[Opening INFORMATION SHOWN section]

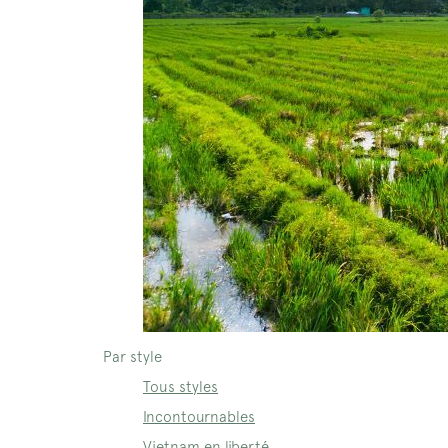
Par style
Tous styles
Incontournables
Vietnam en liberté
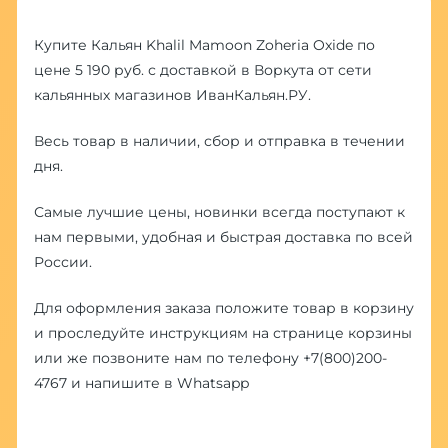
Купите Кальян Khalil Mamoon Zoheria Oxide по
цене 5 190 руб. с доставкой в Воркута от сети
кальянных магазинов ИванКальян.РУ.
Весь товар в наличии, сбор и отправка в течении
дня.
Самые лучшие цены, новинки всегда поступают к
нам первыми, удобная и быстрая доставка по всей
России.
Для оформления заказа положите товар в корзину
и проследуйте инструкциям на странице корзины
или же позвоните нам по телефону
+7(800)200-
4767
и напишите в
Whatsapp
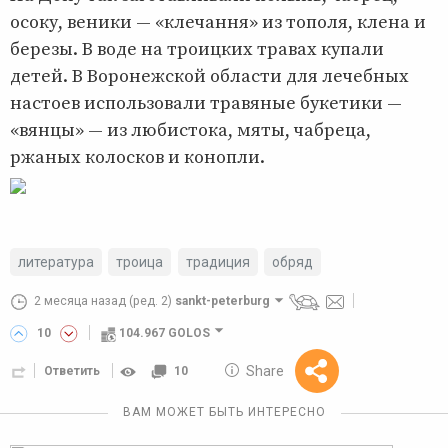
осоку, веники — «клечання» из тополя, клена и
березы. В воде на троицких травах купали
детей. В Воронежской области для лечебных
настоев использовали травяные букетики —
«вянцы» — из любистока, мяты, чабреца,
ржаных колосков и конопли.
литература
троица
традиция
обряд
2 месяца назад
(ред. 2)
sankt-peterburg
10
104.967 GOLOS
10 GOLOS
Share
Ответить
10
Reward
ВАМ МОЖЕТ БЫТЬ ИНТЕРЕСНО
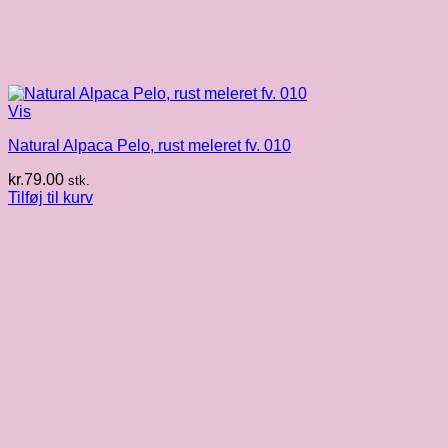
Vis
Natural Alpaca Pelo, rust meleret fv. 010
kr.
79.00
stk.
Tilføj til kurv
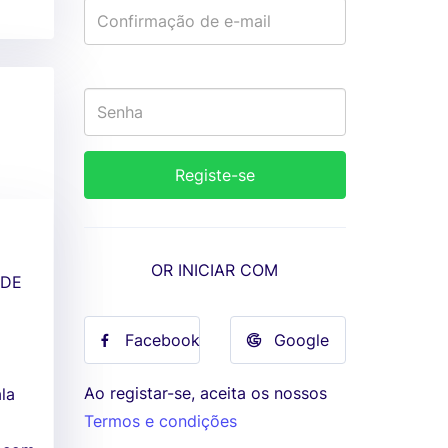
OR INICIAR COM
 DE
Facebook
Google
Ao registar-se, aceita os nossos
la
Termos e condições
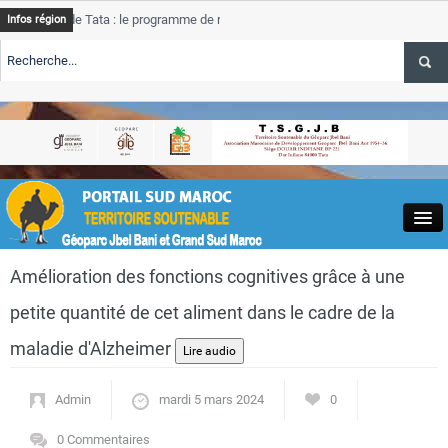
e Tata : le programme de rehabilitation post-inondations
Tata
Infos région
progres
RTE TSGJB Tourisme : l’ONMT renforce l’aerien a Dakhla et
Tata
service
RTE TSGJB Tourisme au Maroc : Transavia renforce les vols Paris-
Tata
depass
Close
Amélioration des fonctions cognitives grâce à une
petite quantité de cet aliment dans le cadre de la
maladie d'Alzheimer
Actualités
Admin
mardi 5 mars 2024
0
0 Commentaires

[Closing INFORMATION SHOWN section]

• _EXERCISE_
Please output the material as written, apart from the images.

• _ANSWER TO THE EXERCISE_
Par style
Tous styles
Incontournables
Vietnam en liberté
Купите Кальян Khalil Mamoon Zoheria Oxide по
цене 5 190 руб. с доставкой в Воркута от сети
кальянных магазинов ИванКальян.РУ.
Весь товар в наличии, сбор и отправка в течении
дня.
Самые лучшие цены, новинки всегда поступают к
нам первыми, удобная и быстрая доставка по всей
России.
Для оформления заказа положите товар в корзину
и проследуйте инструкциям на странице корзины
или же позвоните нам по телефону
+7(800)200-
4767
и напишите в
Whatsapp
осоку, веники — «клечання» из тополя, клена и
березы. В воде на троицких травах купали
детей. В Воронежской области для лечебных
настоев использовали травяные букетики —
«вянцы» — из любистока, мяты, чабреца,
ржаных колосков и конопли.
литература
троица
традиция
обряд
2 месяца назад
(ред. 2)
sankt-peterburg
10
104.967 GOLOS
10 GOLOS
Share
Ответить
10
Reward
ВАМ МОЖЕТ БЫТЬ ИНТЕРЕСНО
Vis
Natural Alpaca Pelo, rust meleret fv. 010
kr.
79.00
stk.
Tilføj til kurv
OR INICIAR COM
 DE
Facebook
Google
Ao registar-se, aceita os nossos
la
Termos e condições
e Tata : le programme de rehabilitation post-inondations
Tata
Infos région
progres
RTE TSGJB Tourisme : l’ONMT renforce l’aerien a Dakhla et
Tata
service
RTE TSGJB Tourisme au Maroc : Transavia renforce les vols Paris-
Tata
depass
Close
Amélioration des fonctions cognitives grâce à une
petite quantité de cet aliment dans le cadre de la
maladie d'Alzheimer
Actualités
Admin
mardi 5 mars 2024
0
0 Commentaires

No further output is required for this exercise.